A tributary of the Etowah River forms on the right as the trail makes an easy descent. The valley begins to widen and the number of rock outcroppings increase, but the trail curves left and heads away from the creek. As the path turns right it crosses a bridge, then returns to the tributary which now has taken on the appearance of a dry lake bottom. When Lake Allatoona is full, this should be a shallow arm.
As you continue around the side of the mountain to the left Lake Allatoona comes into full view at 1.4 miles. Proposed in the 1930’s, construction of Lake Allatoona began in 1941, only to be delayed by World War II. Built as a watershed lake, Allatoona is designed to hold back the waters of the Etowah River that flooded the city of Rome, Georgia on a regular basis. During the fall and winter, when rainfall is at its lowest, the lake is partially drained. Spring rains fill the lake instead of the relatively flat land of the Etowah River Valley. In 1947, only months before the dam was complete, the Etowah flooded for the last time.

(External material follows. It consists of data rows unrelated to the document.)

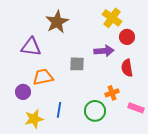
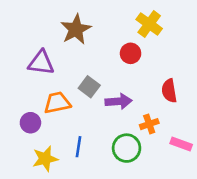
red circle: (127, 37) -> (131, 53), moved
purple arrow: (104, 51) -> (119, 101), moved
gray square: (77, 64) -> (89, 87), moved, turned 35

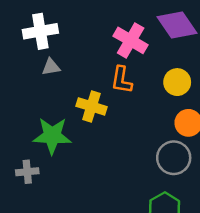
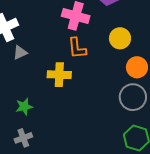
green star: (52, 136) -> (24, 107), moved, size x0.6

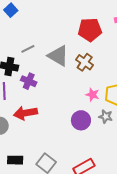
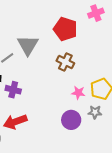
red pentagon: (90, 30) -> (65, 29), turned 30
gray triangle: (58, 56) -> (28, 45), moved, turned 40

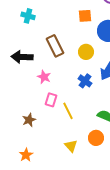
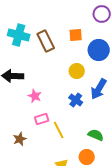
cyan cross: (28, 16) -> (19, 35), size x1.5
brown rectangle: (55, 46) -> (46, 41), moved
pink rectangle: (51, 100) -> (42, 119), turned 56

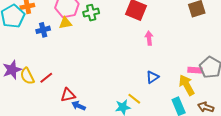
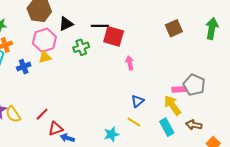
green cross: (91, 13) -> (81, 47), moved
red line: (46, 78) -> (42, 114), moved
yellow line: (134, 99) -> (134, 122), moved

Coming out on the first peninsula at 1.6 miles the Homestead Trail curves easily to the left. Returning to a cove the pathway crosses a rivulet on a wooden bridge and then returns down another finger of the lake. This is a pattern that will be repeated throughout the lake portion of the hike. About halfway through the second peninsula there are a number of rock outcroppings and the number and size of nearby boulders increases. A few feet past the 2.0 mile marker a trail on the right drops down a moderate slope to the lakeshore. After this side trail, the main trail turns into a cove, makes another u-turn and returning to the lake.
Now making an extended run alongside but above the lake the trail curves easily to the left and begins to climb away from the lake. At 2.7 miles a blue-blazed trail comes off the Homestead Trail on the right, running towards the lake. This is the final access point to the lake on the pathway. Running inland the trail begins an easy-to-moderate up and down pattern, normally climbing 50 or so feet before falling about the same amount. As the trail climbs to 3.5 miles a blue-blazed trail comes off to the left. A few steps later the Homestead Trail curves right and begins to descend into a valley. The treadway also becomes somewhat rocky for the first time. As it begins climbing, the Homestead Trail winds to the left, rising and straightening as it nears the top of the mountain.
Watch on the left and you will see the trail you had been walking on below. From this point the trail makes an easy return to the start of the loop. Turn right and continue down the trail to the second intersection with the Sweet Gum Trail at 4.9 miles. The Homestead Trail curves to the right as the Sweet Gum Trail goes straight before bearing to the bearing to the left, then it parallels the Homestead Trail on the other side of a valley. At 5.2 miles the Sweet Gum Trail reaches a four-way intersection. Turn left onto the Visitors Center loop. This easy return trail is a slightly longer return route to the Red Top Mountain Visitors Center parking lot. After it curves around to an overlook the trail continues a moderate climb through a boulder field to Red Top Mountain Road. Turn right and return to the trailhead parking lot.